Task:
Locate the string "YAPAY" in the listing below. Copy every line where it is found.

Stored data:
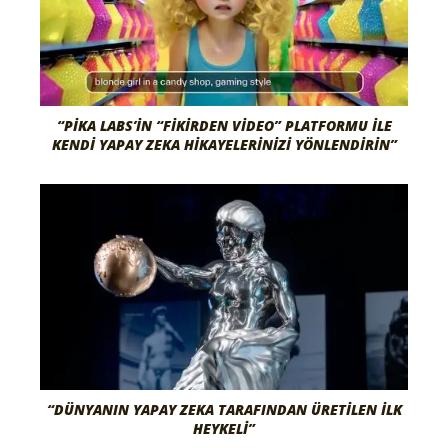
“PIKA LABS’IN “FIKIRDEN VIDEO” PLATFORMU ILE
KENDI YAPAY ZEKA HIKAYELERINIZI YÖNLENDIRIN”
“DÜNYANIN YAPAY ZEKA TARAFINDAN ÜRETILEN İLK
HEYKELI”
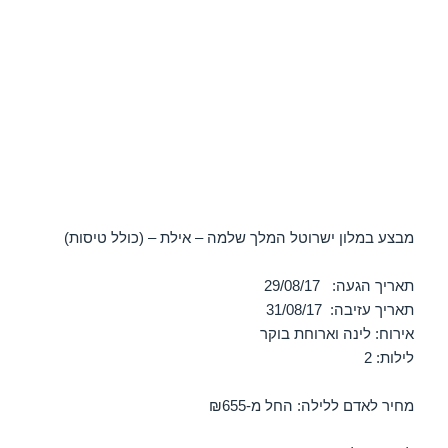
מבצע במלון ישרוטל המלך שלמה – אילת – (כולל טיסות)
תאריך הגעה: 29/08/17
תאריך עזיבה: 31/08/17
אירוח: לינה וארוחת בוקר
לילות: 2
מחיר לאדם ללילה: החל מ-₪655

Response for this exercise:
KENDI YAPAY ZEKA HIKAYELERINIZI YÖNLENDIRIN”
“DÜNYANIN YAPAY ZEKA TARAFINDAN ÜRETILEN İLK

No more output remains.